2 Solutions for Python beautifulsoup Chinese garbled problem _python

Source: Internet
Author: User

Workaround One:

Use Python beautifulsoup to crawl the page and then output the page title, but the output is always garbled, find a long time to find solutions, the following share to everyone
First, the code.

Copy Code code as follows:

From BS4 import BeautifulSoup
Import Urllib2

url = ' http://www.jb51.net/'
page = Urllib2.urlopen (URL)

Soup = BeautifulSoup (page,from_encoding= "UTF8")
Print soup.original_encoding
Print (Soup.title). Encode (' GB18030 ')

File = Open ("Title.txt", "W")
File.write (str (soup.title))
File.close ()



For link in Soup.find_all (' a '):
Print link[' href ']

At the beginning of the test found that, although the output is garbled, but written in the file is normal. And then find a solution on the Internet.
Print the logic of an object: The internal is called the object's __str__ to get the corresponding string, here corresponds to the soup __str__ and for soup itself, is already Unicode encoding, so you can specify the __STR__ output when the encoding for GBK, To enable the correct display of non-garbled Chinese here
And for CMD: (Chinese system) encoded as GBK, so as long as the GB18030 code to the normal output
The following line of code
Copy Code code as follows:

Print (Soup.title). Encode (' GB18030 ')

Workaround Two:

BeautifulSoup when parsing a utf-8-encoded Web page, if you do not specify a fromencoding or if you specify Fromencoding as Utf-8, the Chinese garbled behavior occurs.

The workaround for this problem is to specify the value of the fromencoding parameter in the BeautifulSoup constructor as: GB18030

Copy Code code as follows:

Import Urllib2
From BeautifulSoup import BeautifulSoup

page = Urllib2.urlopen (' http://www.jb51.net/');
Soup = BeautifulSoup (page,fromencoding= "GB18030")
Print soup.originalencoding
Print soup.prettify ()

Related Article

Contact Us

The content source of this page is from Internet, which doesn't represent Alibaba Cloud's opinion; products and services mentioned on that page don't have any relationship with Alibaba Cloud. If the content of the page makes you feel confusing, please write us an email, we will handle the problem within 5 days after receiving your email.

If you find any instances of plagiarism from the community, please send an email to: info-contact@alibabacloud.com and provide relevant evidence. A staff member will contact you within 5 working days.
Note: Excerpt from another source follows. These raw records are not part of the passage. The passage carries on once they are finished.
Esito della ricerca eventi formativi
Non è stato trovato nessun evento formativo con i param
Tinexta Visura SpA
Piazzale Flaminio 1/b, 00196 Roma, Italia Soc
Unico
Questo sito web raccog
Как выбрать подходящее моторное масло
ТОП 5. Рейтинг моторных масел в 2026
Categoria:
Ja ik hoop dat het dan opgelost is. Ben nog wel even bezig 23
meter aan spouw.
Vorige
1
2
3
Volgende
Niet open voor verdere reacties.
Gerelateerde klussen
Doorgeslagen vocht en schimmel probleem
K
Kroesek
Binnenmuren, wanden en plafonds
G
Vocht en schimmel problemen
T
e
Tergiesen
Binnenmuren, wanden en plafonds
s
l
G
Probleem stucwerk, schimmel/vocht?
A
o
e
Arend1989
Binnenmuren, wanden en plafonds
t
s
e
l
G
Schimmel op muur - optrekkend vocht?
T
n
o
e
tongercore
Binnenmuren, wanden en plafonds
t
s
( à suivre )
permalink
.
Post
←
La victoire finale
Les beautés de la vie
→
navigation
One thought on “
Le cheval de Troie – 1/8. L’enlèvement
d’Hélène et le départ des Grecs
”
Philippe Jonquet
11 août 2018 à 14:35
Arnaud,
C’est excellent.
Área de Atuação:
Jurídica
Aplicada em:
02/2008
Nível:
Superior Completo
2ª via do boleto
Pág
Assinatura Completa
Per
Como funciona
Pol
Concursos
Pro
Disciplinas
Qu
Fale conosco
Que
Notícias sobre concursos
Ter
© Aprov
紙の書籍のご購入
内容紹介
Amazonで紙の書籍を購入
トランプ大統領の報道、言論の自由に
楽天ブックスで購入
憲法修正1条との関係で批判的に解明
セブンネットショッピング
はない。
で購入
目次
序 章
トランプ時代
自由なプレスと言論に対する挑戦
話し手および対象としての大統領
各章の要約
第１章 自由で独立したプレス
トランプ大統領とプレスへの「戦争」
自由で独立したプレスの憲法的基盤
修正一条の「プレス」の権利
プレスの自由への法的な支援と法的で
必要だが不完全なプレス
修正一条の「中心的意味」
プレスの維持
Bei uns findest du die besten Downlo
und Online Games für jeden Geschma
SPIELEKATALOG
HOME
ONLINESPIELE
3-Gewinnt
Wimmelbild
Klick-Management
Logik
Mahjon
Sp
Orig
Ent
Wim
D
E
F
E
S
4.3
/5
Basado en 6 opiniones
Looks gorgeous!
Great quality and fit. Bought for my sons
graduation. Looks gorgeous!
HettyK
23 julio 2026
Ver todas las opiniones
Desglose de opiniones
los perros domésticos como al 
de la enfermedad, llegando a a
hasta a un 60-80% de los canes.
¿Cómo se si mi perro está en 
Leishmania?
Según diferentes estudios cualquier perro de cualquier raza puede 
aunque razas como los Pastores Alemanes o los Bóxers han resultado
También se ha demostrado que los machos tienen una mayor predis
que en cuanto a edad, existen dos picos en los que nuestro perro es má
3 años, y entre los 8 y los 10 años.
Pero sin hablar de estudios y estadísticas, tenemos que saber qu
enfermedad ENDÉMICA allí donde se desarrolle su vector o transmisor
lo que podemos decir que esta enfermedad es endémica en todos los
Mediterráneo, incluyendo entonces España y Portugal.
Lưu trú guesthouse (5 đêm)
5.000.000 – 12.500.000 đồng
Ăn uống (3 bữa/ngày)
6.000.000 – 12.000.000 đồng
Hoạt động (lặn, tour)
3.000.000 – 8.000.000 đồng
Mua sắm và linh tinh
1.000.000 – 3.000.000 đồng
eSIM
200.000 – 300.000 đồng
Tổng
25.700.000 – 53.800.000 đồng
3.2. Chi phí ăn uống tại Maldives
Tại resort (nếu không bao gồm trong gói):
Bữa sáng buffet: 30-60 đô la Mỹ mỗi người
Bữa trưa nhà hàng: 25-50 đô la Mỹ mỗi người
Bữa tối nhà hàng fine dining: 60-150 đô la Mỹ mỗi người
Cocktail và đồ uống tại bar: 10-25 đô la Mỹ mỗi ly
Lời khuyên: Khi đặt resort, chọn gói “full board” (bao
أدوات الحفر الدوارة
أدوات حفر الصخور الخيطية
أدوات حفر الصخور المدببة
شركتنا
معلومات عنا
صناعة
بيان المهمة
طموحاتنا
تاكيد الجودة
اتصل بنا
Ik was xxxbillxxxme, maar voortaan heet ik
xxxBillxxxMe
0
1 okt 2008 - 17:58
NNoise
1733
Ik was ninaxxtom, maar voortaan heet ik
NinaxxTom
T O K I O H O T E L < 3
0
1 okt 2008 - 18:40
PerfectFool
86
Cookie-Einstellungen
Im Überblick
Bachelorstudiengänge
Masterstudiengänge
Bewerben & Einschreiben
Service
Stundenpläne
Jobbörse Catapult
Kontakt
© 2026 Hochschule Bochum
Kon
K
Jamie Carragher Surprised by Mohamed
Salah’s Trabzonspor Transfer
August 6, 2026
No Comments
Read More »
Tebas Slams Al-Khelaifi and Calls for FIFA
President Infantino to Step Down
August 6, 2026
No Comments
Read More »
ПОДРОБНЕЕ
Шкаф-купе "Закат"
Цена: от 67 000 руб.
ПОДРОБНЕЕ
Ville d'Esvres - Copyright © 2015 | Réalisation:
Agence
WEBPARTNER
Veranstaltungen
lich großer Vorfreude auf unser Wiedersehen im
A Free Trial That Lets You Build Big!

Start building with 50+ products and up to 12 months usage for Elastic Compute Service

  • Sales Support

    1 on 1 presale consultation

  • After-Sales Support

    24/7 Technical Support 6 Free Tickets per Quarter Faster Response

  • Alibaba Cloud offers highly flexible support services tailored to meet your exact needs.